Minergie-P in natural stone: Raiffeisenbank in Bad Zurzach
Until now, natural stone façades were not qualified for high heat-insulated building shells: the cable tie mount for such a heavy façade cover creates many selective thermal bridges. Now, in Bad Zurzach, the architectural firm Metron AG has managed to create the first Minergie-P certificated natural stone building in Switzerland.
The Minergie-P standard is the toughest energy standard for buildings in Switzerland and is somewhat comparable to the German Passivhaus standard. With the Raiffeisenbank Aare-Rhein in Bad Zurzach the architect firm Metron AG has for the first time created an almost fully nature stone building that meets this energy standard.

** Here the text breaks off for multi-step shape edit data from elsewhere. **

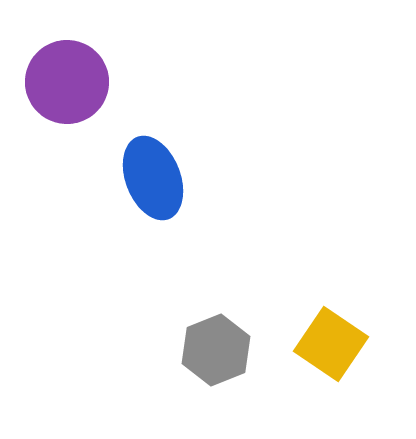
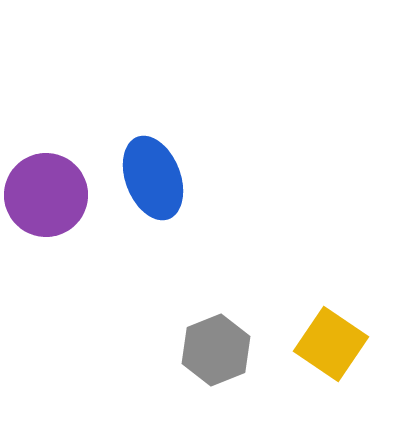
purple circle: moved 21 px left, 113 px down
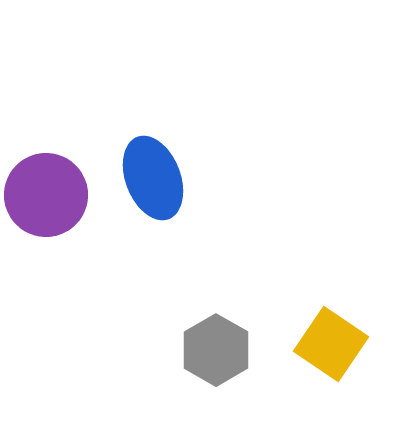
gray hexagon: rotated 8 degrees counterclockwise
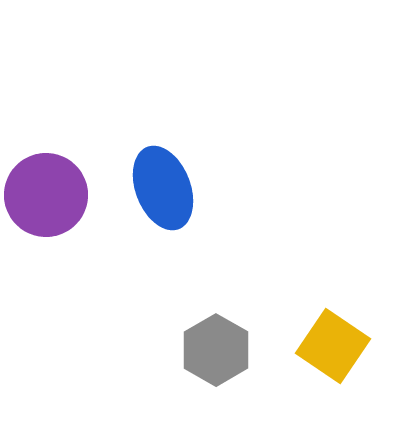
blue ellipse: moved 10 px right, 10 px down
yellow square: moved 2 px right, 2 px down
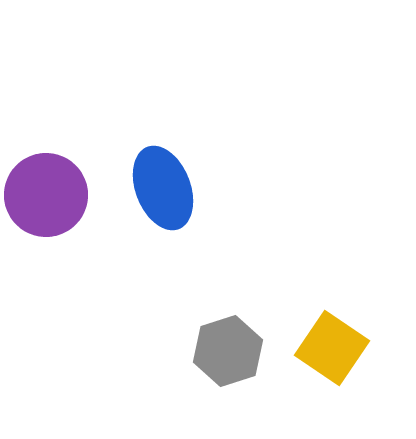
yellow square: moved 1 px left, 2 px down
gray hexagon: moved 12 px right, 1 px down; rotated 12 degrees clockwise
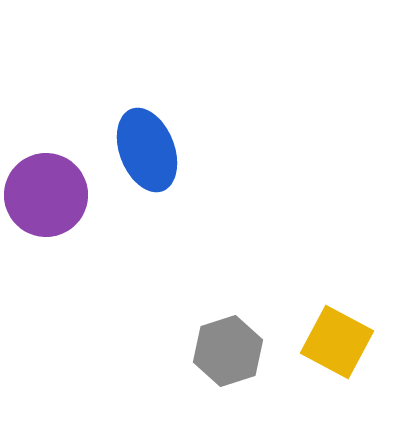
blue ellipse: moved 16 px left, 38 px up
yellow square: moved 5 px right, 6 px up; rotated 6 degrees counterclockwise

The four-storey building is located at the northern entrance to the old city of Bad Zurzach and creates a representative entrée there, including a newly built forecourt. The Raiffeisenbank uses the entire glazed ground floor and a part of the first floor. The Raiffeisenbank uses the entire, glassed ground floor and shares part of the first floor. The rest of the first floor is occupied by offices of the organisation Pro Senectute, which offers services for elderly people. In the two stories above this, apartments have been built.
One characteristic of the new building is the paneling around the entire upper section – including the roof – of Jura limestone. The unfolded roof form supports the monolithic character of the building. It was created as a reference the rooftop landscape of the neighbouring old city.
The façade construction
In contrast to conventional natural stone façades, where the supporting structure is mostly made out of reinforced concrete and with many cable tie mounts that go through the insulating layers, the three-centimetre (in the roof four-centimetre) thick limestone slabs are mounted with an insulated wood element façade. The insulating level is then located within the supporting structure and there are no thermal bridges. With a total 36 centimetres of mineral thermal insulation, the outside walls reach a thermal transmittance of 0.102 W/m²K. The roof, with 8cm of high-performance insulation and a further 24cm of mineral thermal insulation, reaches 0.083 W/m²K
The mechanical concept
A ground water centrifuge creates for the heating of a building the needed thermal energy and feeds into the heat storage and distributor. The flow temperature and the floor heating cycle is regulated depending upon the outside temperature. Next to this the heating pump supplies all the warm water in the building.
The building is fitted with a ventilation and heat recovery system in order to minimise the loss of air infiltration heat. Outside air is supplied through ceiling vents, which blow into the rooms. Cooling energy for the rooms on the ground floor and first floor are made possible through a heat-exchanging device for the ground water. Cooling then can be realised on one hand from the outside air and on the other hand from the floor heating in “changeover mode” in the summer to cool the rooms.